Şubat 10, 2025

Anında Doğru ve Tarafsız Haberler – Hani Haber

Anında ekonomi, spor, teknoloji, magazin ve daha fazlası! Doğru ve tarafsız haberin adresi: Hani Haber!

Ahmet Kabaklı Eyüpsultan’da Anıldı

Ahmet Kabaklı, Türk Edebiyatı Vakfı'nda düzenlenen etkinlikte, edebi ve milli değerleri vurgulandı.

Türk Edebiyatı Vakfının kurucusu, edebiyat tarihçisi, gazeteci ve yazar Ahmet Kabaklı ” Eyüpsultan’ın Ebedi Sakinleri” programında yad edildi.

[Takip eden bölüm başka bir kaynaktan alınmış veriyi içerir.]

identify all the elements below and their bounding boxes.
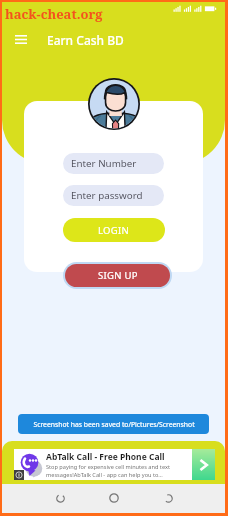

Yeni Dünya Vakfı’nın Eyüp Sultan’daki genel merkezinde düzenlenen etkinlikte vefatının üzerinden 24 yıl geçen Şeyhülmuharririn Ahmet Kabaklı’nın Türk edebiyatındaki, basın dünyasındaki ve fikir hayatındaki yeri ele alındı.

Prof. Dr. M. Mehdi Ergüzel, konuşmasında 1969’da Ahmet Kabaklı’nın öğrencisi olduğunu belirterek, “Hoca o zaman 45 yaşlarında belli bir olgunluk çağına gelmiş güler yüzlü ciddi hoş bir adamdı. Kendisinden çok şey öğrendim. Güler yüzlü bir adamdı, hürriyet içinde disiplini temsil eden bir Anadolu çocuğuydu.” dedi.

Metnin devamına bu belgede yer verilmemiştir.